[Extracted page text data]
+ + + + +

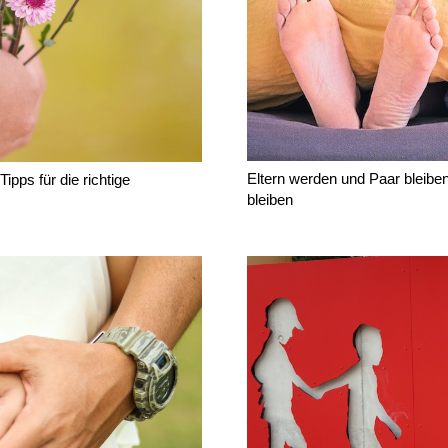
Eltern werden und Paar bleibe
pps für die richtige
bleiben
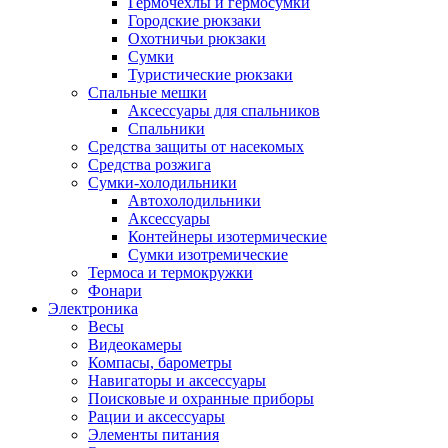
Гермочехлы и гермосумки
Городские рюкзаки
Охотничьи рюкзаки
Сумки
Туристические рюкзаки
Спальные мешки
Аксессуары для спальников
Спальники
Средства защиты от насекомых
Средства розжига
Сумки-холодильники
Автохолодильники
Аксессуары
Контейнеры изотермические
Сумки изотремические
Термоса и термокружки
Фонари
Электроника
Весы
Видеокамеры
Компасы, барометры
Навигаторы и аксессуары
Поисковые и охранные приборы
Рации и аксессуары
Элементы питания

+ + + + +

**REQUIREMENT**
Go through the entries above and copy each line holding the string "Средства".

**YOUR RESPONSE**
Средства защиты от насекомых
Средства розжига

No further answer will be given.